Les murs sont recouverts d'un épais enduit de plâtre mélangé à de la paille hachée, leur donnant un aspect jaune chamois.
La qualité de la décoration est globalement moyenne : la nature du support ne permet que des représentations d'une certaine taille, dont le style et les proportions sont souvent maladroits, et les mouvements figés. Ces représentations sont de qualité inférieure à celles que l'on trouve dans les tombes des nomarques de Beni Hassan, en Moyenne Égypte, qui datent, elles aussi, du Moyen Empire.

Le plafond a été seulement dégrossi ; il est peint en rose pour imiter le granit et la couleur suit ses nombreuses irrégularités. Le contraste est frappant avec les murs qui sont bien rectilignes et lisses.

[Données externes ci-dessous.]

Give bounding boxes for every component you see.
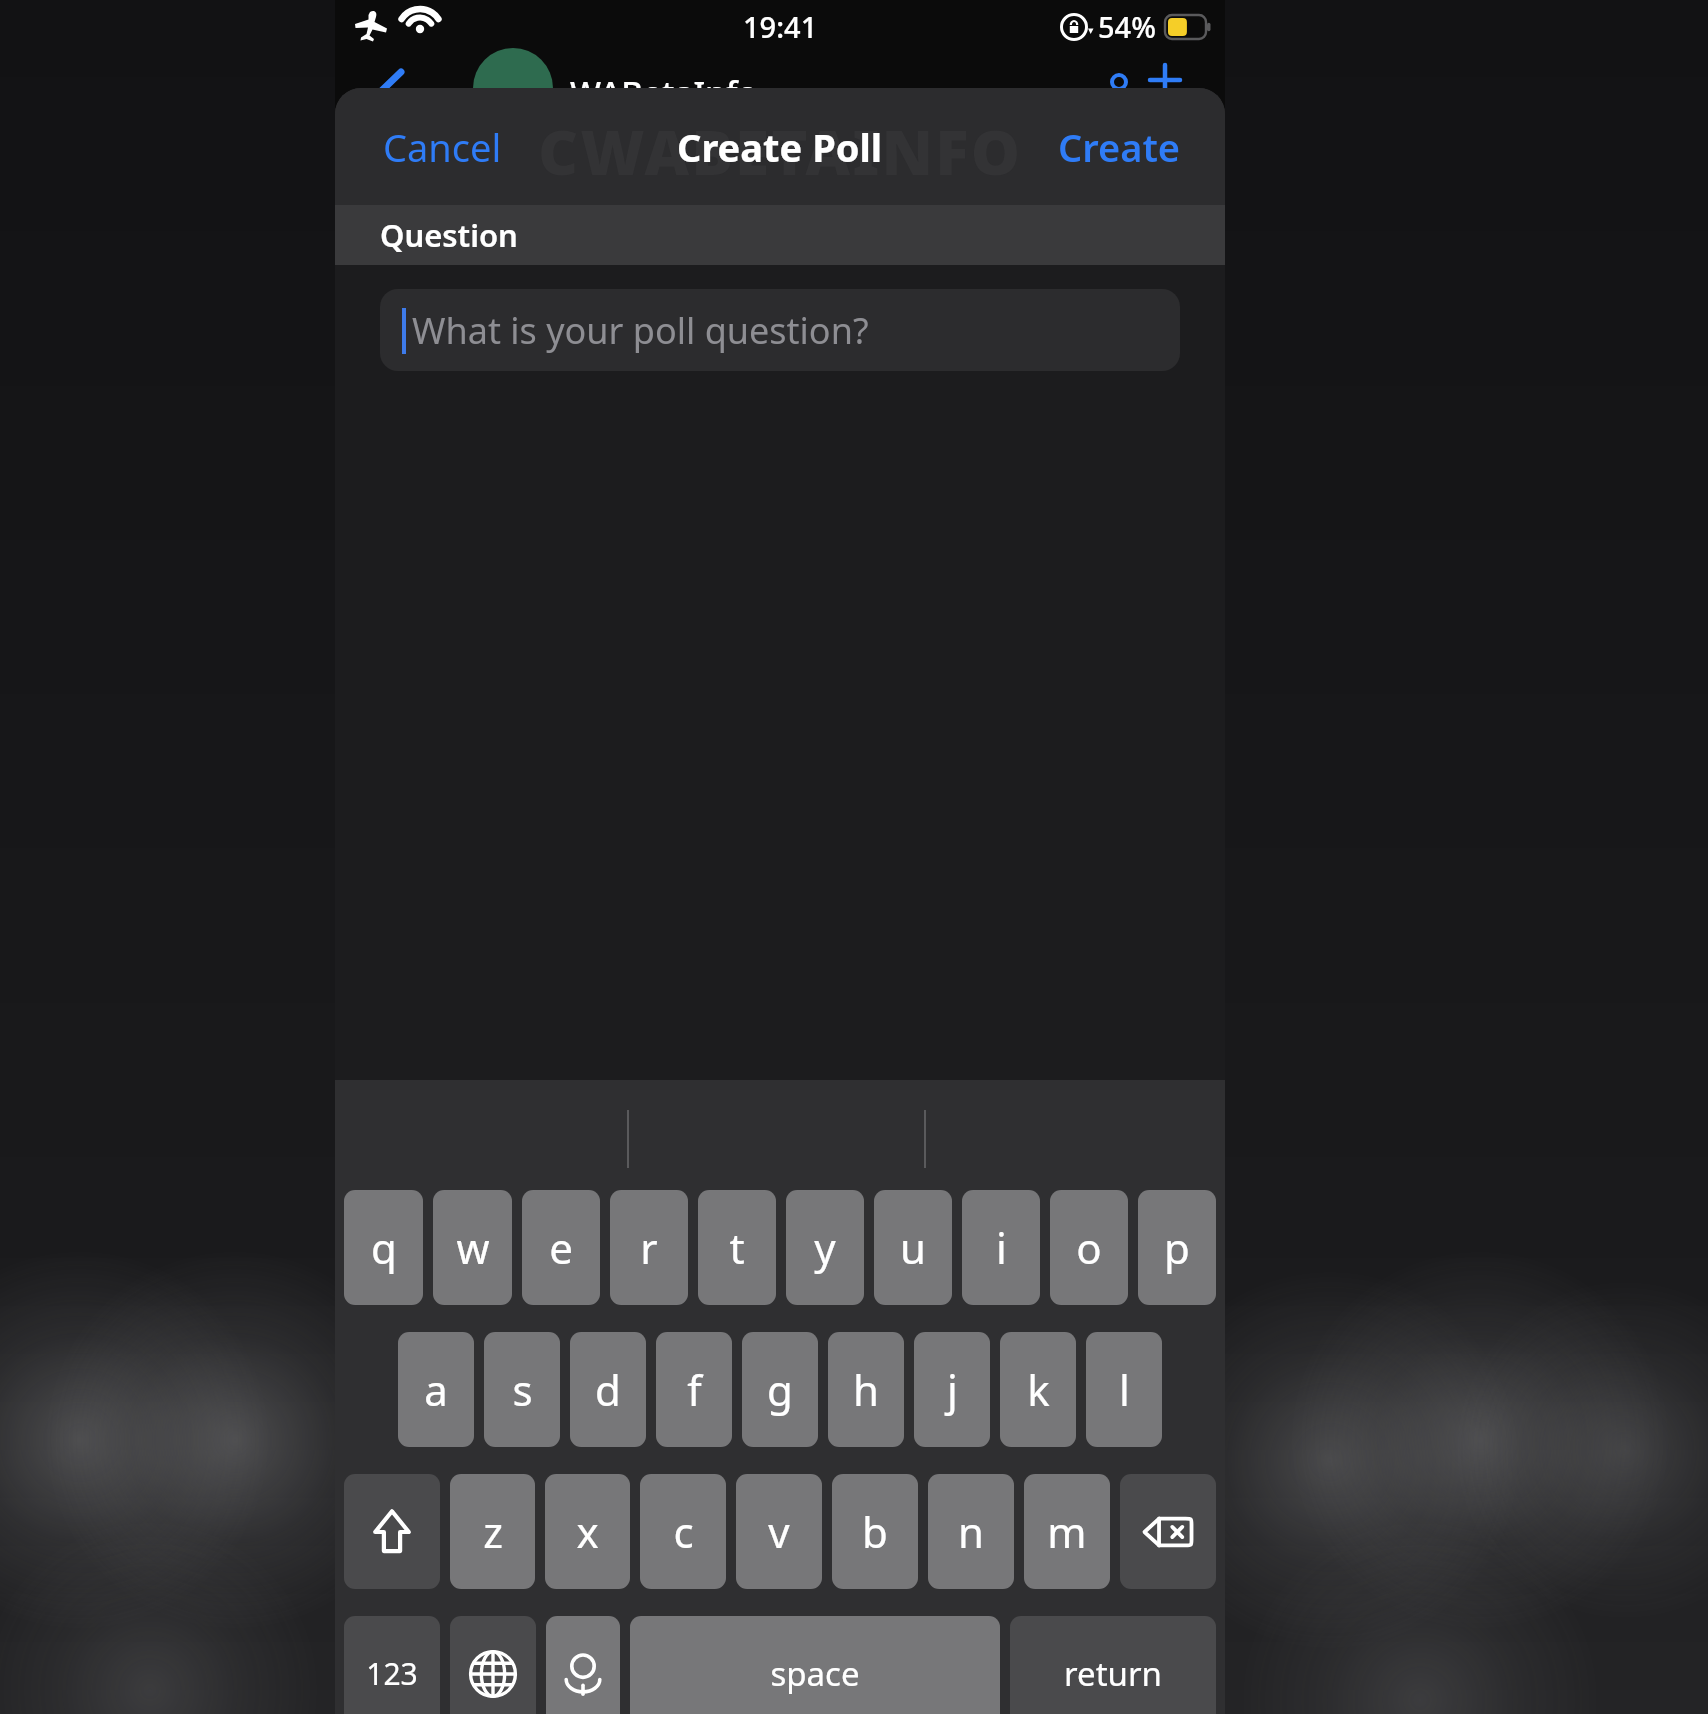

Un incendie volontaire a été allumé dans la chapelle pour un motif inconnu, après l'époque amarnienne (car le nom d'Amon a été restauré), et probablement après les graffiti, vers le milieu de la XVIIIe dynastie. Il a été exécuté au moyen d'un combustible léger et hautement inflammable (comme du mobilier funéraire très sec et de la paille) qui a dégagé une chaleur intense (qui a fait éclater la statue de Senet), mais n'a pas noirci les murs (sauf en bas). La paille dans le revêtement mural a évidemment subi la combustion, rendant les parois extrêmement fragiles ; les couleurs ont été altérées dans la chapelle et la partie terminale de la galerie : les jaunes sont devenus des rouges clairs, tous les verts ont foncé, les variantes de bleu ont toutes le même aspect, et le noir a presque totalement disparu.